Future research should focus on refining patient selection for CT by integrating clinical scores and laboratory markers, as demonstrated in this study. The Geneva Risk Score for Venous Thromboembolism⁴⁸ and inflammatory markers such as ferritin and interleukins warrant further investigation. Given the interplay between thrombosis and immune pathways, the role of B lymphocytes and neutrophil extracellular traps should be explored.⁴⁹ Including drug history (antiplatelets, NOACs) and simple imaging modalities (X-ray, ultrasound) may further enhance risk stratification.

One practical application of these findings could involve an algorithmic approach to PE diagnosis by stratifying patients into three categories: high risk (requiring immediate CT), low risk (CT not needed), and intermediate risk (potential wait-and-see strategy). In hemodynamically stable patients without contraindications to anticoagulation, an empirical treatment strategy—initiating anticoagulation while addressing other causes of dyspnea (e.g. pulmonary edema, COPD exacerbation) and reassessing after 2–3 days—may optimize CT utilization.
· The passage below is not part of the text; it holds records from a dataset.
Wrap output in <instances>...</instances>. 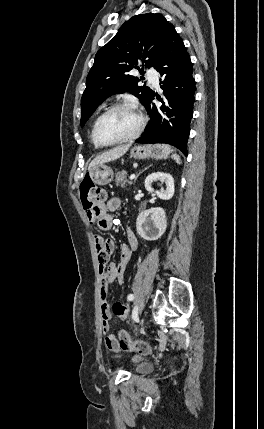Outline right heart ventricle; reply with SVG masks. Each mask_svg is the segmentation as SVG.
<instances>
[{"instance_id": "right-heart-ventricle-1", "label": "right heart ventricle", "mask_w": 264, "mask_h": 429, "mask_svg": "<svg viewBox=\"0 0 264 429\" xmlns=\"http://www.w3.org/2000/svg\"><path fill=\"white\" fill-rule=\"evenodd\" d=\"M91 139H92V137H91ZM92 143H93V145L97 148V147H100V146H98L94 141H93V139H92Z\"/></svg>"}]
</instances>
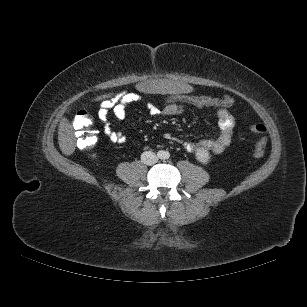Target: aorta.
<instances>
[{
    "label": "aorta",
    "mask_w": 307,
    "mask_h": 307,
    "mask_svg": "<svg viewBox=\"0 0 307 307\" xmlns=\"http://www.w3.org/2000/svg\"><path fill=\"white\" fill-rule=\"evenodd\" d=\"M168 156H167V152H165V151H163V152H161L160 153V158H167Z\"/></svg>",
    "instance_id": "obj_1"
}]
</instances>
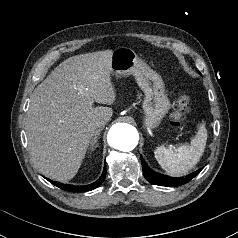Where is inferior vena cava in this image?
<instances>
[{"label": "inferior vena cava", "instance_id": "602c4592", "mask_svg": "<svg viewBox=\"0 0 238 238\" xmlns=\"http://www.w3.org/2000/svg\"><path fill=\"white\" fill-rule=\"evenodd\" d=\"M107 122H108L107 120L102 119V120L97 122V127L98 128L104 127Z\"/></svg>", "mask_w": 238, "mask_h": 238}]
</instances>
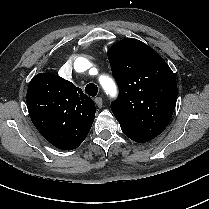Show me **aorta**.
Returning <instances> with one entry per match:
<instances>
[{
  "label": "aorta",
  "instance_id": "aorta-1",
  "mask_svg": "<svg viewBox=\"0 0 209 209\" xmlns=\"http://www.w3.org/2000/svg\"><path fill=\"white\" fill-rule=\"evenodd\" d=\"M86 59L83 57H79L74 62V67L76 70H79L81 65L85 64ZM101 85L103 88L109 92H112L114 90V82L110 77H103L101 79Z\"/></svg>",
  "mask_w": 209,
  "mask_h": 209
}]
</instances>
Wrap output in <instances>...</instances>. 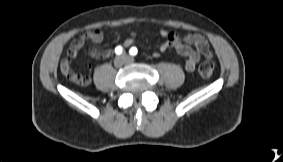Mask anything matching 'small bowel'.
<instances>
[{
	"instance_id": "obj_1",
	"label": "small bowel",
	"mask_w": 283,
	"mask_h": 162,
	"mask_svg": "<svg viewBox=\"0 0 283 162\" xmlns=\"http://www.w3.org/2000/svg\"><path fill=\"white\" fill-rule=\"evenodd\" d=\"M160 35L165 39L164 43L157 51L153 53L155 57H159L162 52L169 48H174L177 53L185 58L184 68L191 72L194 71L200 61L201 56L211 57V51L208 42L204 36L200 34H187L181 36L175 32L160 30ZM104 35L101 30L95 29L82 32L75 39L67 50L68 58L63 59L60 68L62 72H71L70 60L75 58L86 41L99 44L103 41ZM135 42V36L132 35L124 42L126 47L131 46ZM89 55L94 59H106L111 56V50L91 49Z\"/></svg>"
}]
</instances>
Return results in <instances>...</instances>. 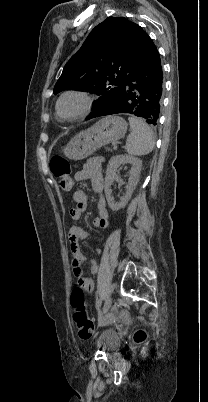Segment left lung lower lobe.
I'll list each match as a JSON object with an SVG mask.
<instances>
[{
    "label": "left lung lower lobe",
    "mask_w": 208,
    "mask_h": 402,
    "mask_svg": "<svg viewBox=\"0 0 208 402\" xmlns=\"http://www.w3.org/2000/svg\"><path fill=\"white\" fill-rule=\"evenodd\" d=\"M129 43L131 70L119 85L113 101L95 117L128 113L144 118L148 124L157 125L163 97L159 52L152 39L137 24L133 27Z\"/></svg>",
    "instance_id": "left-lung-lower-lobe-1"
}]
</instances>
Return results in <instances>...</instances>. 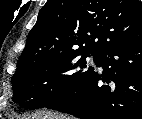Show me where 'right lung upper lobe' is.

However, prospective validation of this strategy is required.

Biomarkers play a crucial role in reducing unnecessary imaging. The Padua score multiplied by D-dimer (PaDd) is a simple yet effective tool that enhances specificity while maintaining 100% sensitivity, ultimately reducing CT utilization in elderly patients. Prospective, multicenter studies are needed to validate these findings and integrate them into routine clinical practice.